Given data »

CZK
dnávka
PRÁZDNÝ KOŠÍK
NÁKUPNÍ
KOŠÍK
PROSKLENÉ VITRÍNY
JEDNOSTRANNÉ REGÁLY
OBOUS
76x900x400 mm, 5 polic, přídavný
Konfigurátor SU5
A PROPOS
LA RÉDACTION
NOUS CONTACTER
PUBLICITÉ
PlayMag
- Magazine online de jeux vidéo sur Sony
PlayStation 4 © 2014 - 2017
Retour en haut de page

==

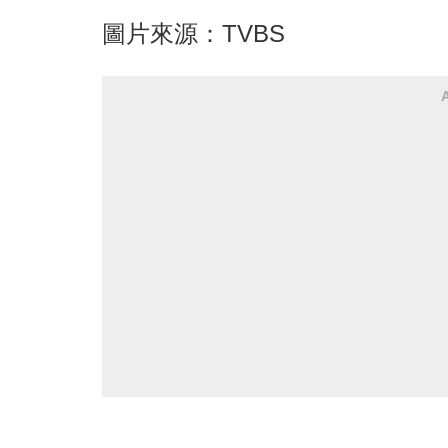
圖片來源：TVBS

---

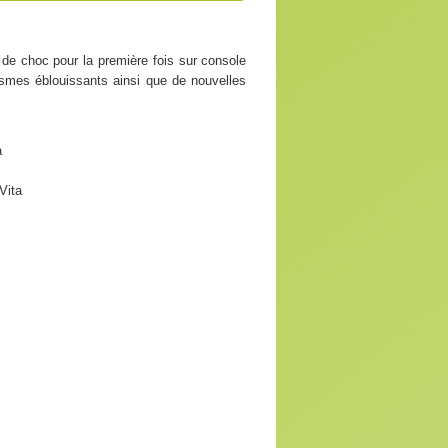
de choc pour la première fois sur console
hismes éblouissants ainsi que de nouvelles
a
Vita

Problem »
Repeat exactly the lines of the listing above, from the one with "LA RÉDACTION" down to the one with "Retour en haut de page"; both of those lines belong in the range.

Task solution »
LA RÉDACTION
NOUS CONTACTER
PUBLICITÉ
PlayMag
- Magazine online de jeux vidéo sur Sony
PlayStation 4 © 2014 - 2017
Retour en haut de page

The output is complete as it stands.